Urinary System

The urinary system, also called the renal system or urinary tract, comprises of the kidneys, ureters, bladder, and the urethra.

The primary responsibility of the urinary system is to eradicate waste from the body, regulate blood volume and blood pressure as well as to control levels of electrolytes and metabolites, and regulate blood pH.

This system can be described as the body’s drainage system for the eventual disposal of urine. The kidneys have an extensive blood supply through the renal arteries, which leave the kidneys through the renal vein.

Each kidney includes functional units called nephrons. Ensuing filtration of blood and further processing, wastes (in the form of urine) leave the organ through the ureters, tubes made of muscle fibres that prod urine towards the urinary bladder, where it is reserved and after that expelled from the body by urination.

The female and male urinary system are very synonymous, varying only in the length of the urethra. Urine is formed in the kidneys through the filtration of blood.

The urine is then moved via the ureters to the bladder, where it is stored. During urination, the urine is moved through the bladder via the urethra to the outside of the body.

About 0.8 to 2litres of urine is generally produced daily in a healthy human.

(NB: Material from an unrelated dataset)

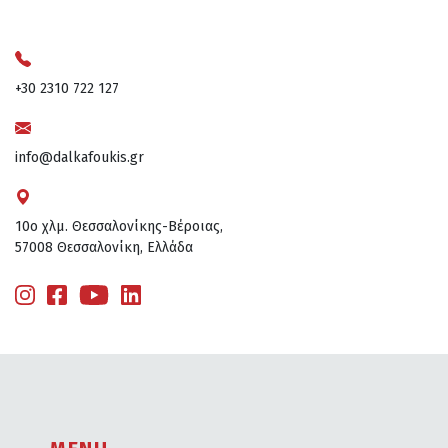
+30 2310 722 127
info@dalkafoukis.gr
10ο χλμ. Θεσσαλονίκης-Βέροιας,
57008 Θεσσαλονίκη, Ελλάδα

This amount varies according to the intake of fluid and kidney function

Structure

The urinary system refers to the structures that produce and transport urine to the point of excretion. In the human urinary system, two kidneys are located between the dorsal body wall and parietal peritoneum on both the left and right sides.

The generation of urine begins within the functional unit of the kidney, the nephrons. Urine then flows through the nephrons, through a system of gathering tubules called collecting ducts.

These collecting ducts then merge to form the minor calyces, followed by the major calyces that eventually join the renal pelvis. From this point, urine continues its flow from the renal pelvis into the ureter, carrying urine into the urinary bladder.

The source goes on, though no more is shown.